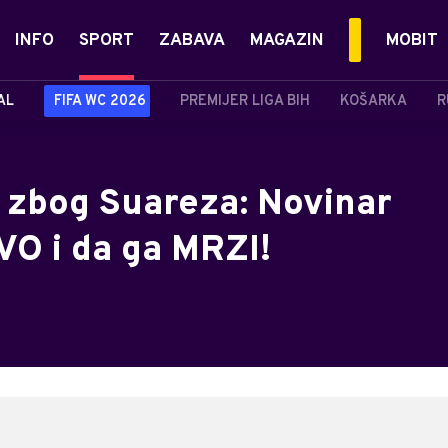
INFO
SPORT
ZABAVA
MAGAZIN
MOBIT
AL
FIFA WC 2026
PREMIJER LIGA BIH
KOŠARKA
R
 zbog Suareza: Novinar
VO i da ga MRZI!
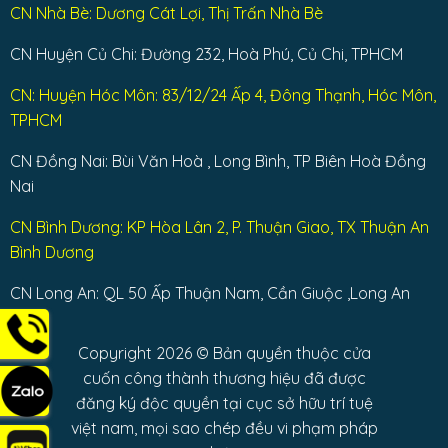
CN Nhà Bè: Dương Cát Lợi, Thị Trấn Nhà Bè
CN Huyện Củ Chi: Đường 232, Hoà Phú, Củ Chi, TPHCM
CN: Huyện Hóc Môn: 83/12/24 Ấp 4, Đông Thạnh, Hóc Môn,
TPHCM
CN Đồng Nai: Bùi Văn Hoà , Long Bình, TP Biên Hoà Đồng
Nai
CN Bình Dương: KP Hòa Lân 2, P. Thuận Giao, TX Thuận An
Bình Dương
CN Long An: QL 50 Ấp Thuận Nam, Cần Giuộc ,Long An
Copyright 2026 © Bản quyền thuộc cửa
cuốn công thành thương hiệu đã được
đăng ký độc quyền tại cục sở hữu trí tuệ
việt nam, mọi sao chép đều vi phạm pháp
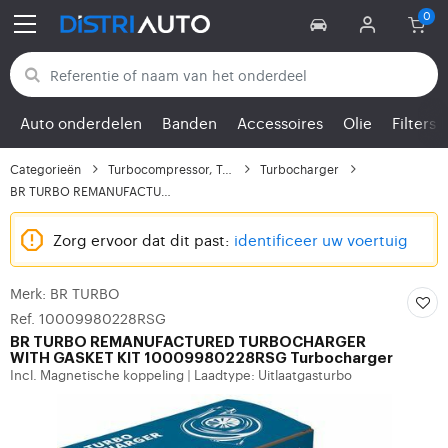
Terug naar categorieën
Auto onderdelen
Banden
Accessoires
Olie
Filters
Categorieën
Turbocompressor, Turbo
Turbocharger
BR TURBO REMANUFACTURE...
Zorg ervoor dat dit past:
identificeer uw voertuig
Merk: BR TURBO
Ref. 10009980228RSG
BR TURBO
REMANUFACTURED TURBOCHARGER
WITH GASKET KIT 10009980228RSG Turbocharger
Incl. Magnetische koppeling
Laadtype: Uitlaatgasturbo
|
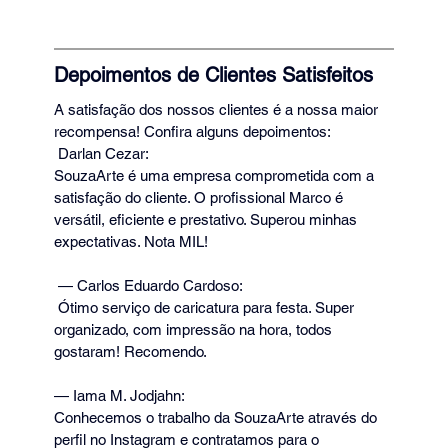
Depoimentos de Clientes Satisfeitos
A satisfação dos nossos clientes é a nossa maior 
recompensa! Confira alguns depoimentos:
 Darlan Cezar: 
SouzaArte é uma empresa comprometida com a 
satisfação do cliente. O profissional Marco é 
versátil, eficiente e prestativo. Superou minhas 
expectativas. Nota MIL!
 — Carlos Eduardo Cardoso: 
 Ótimo serviço de caricatura para festa. Super 
organizado, com impressão na hora, todos 
gostaram! Recomendo.
— Iama M. Jodjahn: 
Conhecemos o trabalho da SouzaArte através do 
perfil no Instagram e contratamos para o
○ ○ ○
Give the records again exactly, pictures left out.

**Problem solution**.
INFO
SPORT
ZABAVA
MAGAZIN
MOBIT
AL
FIFA WC 2026
PREMIJER LIGA BIH
KOŠARKA
R
 zbog Suareza: Novinar
VO i da ga MRZI!
CN Nhà Bè: Dương Cát Lợi, Thị Trấn Nhà Bè
CN Huyện Củ Chi: Đường 232, Hoà Phú, Củ Chi, TPHCM
CN: Huyện Hóc Môn: 83/12/24 Ấp 4, Đông Thạnh, Hóc Môn,
TPHCM
CN Đồng Nai: Bùi Văn Hoà , Long Bình, TP Biên Hoà Đồng
Nai
CN Bình Dương: KP Hòa Lân 2, P. Thuận Giao, TX Thuận An
Bình Dương
CN Long An: QL 50 Ấp Thuận Nam, Cần Giuộc ,Long An
Copyright 2026 © Bản quyền thuộc cửa
cuốn công thành thương hiệu đã được
đăng ký độc quyền tại cục sở hữu trí tuệ
việt nam, mọi sao chép đều vi phạm pháp
Terug naar categorieën
Auto onderdelen
Banden
Accessoires
Olie
Filters
Categorieën
Turbocompressor, Turbo
Turbocharger
BR TURBO REMANUFACTURE...
Zorg ervoor dat dit past:
identificeer uw voertuig
Merk: BR TURBO
Ref. 10009980228RSG
BR TURBO
REMANUFACTURED TURBOCHARGER
WITH GASKET KIT 10009980228RSG Turbocharger
Incl. Magnetische koppeling
Laadtype: Uitlaatgasturbo
|
Depoimentos de Clientes Satisfeitos
A satisfação dos nossos clientes é a nossa maior 
recompensa! Confira alguns depoimentos:
 Darlan Cezar: 
SouzaArte é uma empresa comprometida com a 
satisfação do cliente. O profissional Marco é 
versátil, eficiente e prestativo. Superou minhas 
expectativas. Nota MIL!
 — Carlos Eduardo Cardoso: 
 Ótimo serviço de caricatura para festa. Super 
organizado, com impressão na hora, todos 
gostaram! Recomendo.
— Iama M. Jodjahn: 
Conhecemos o trabalho da SouzaArte através do 
perfil no Instagram e contratamos para o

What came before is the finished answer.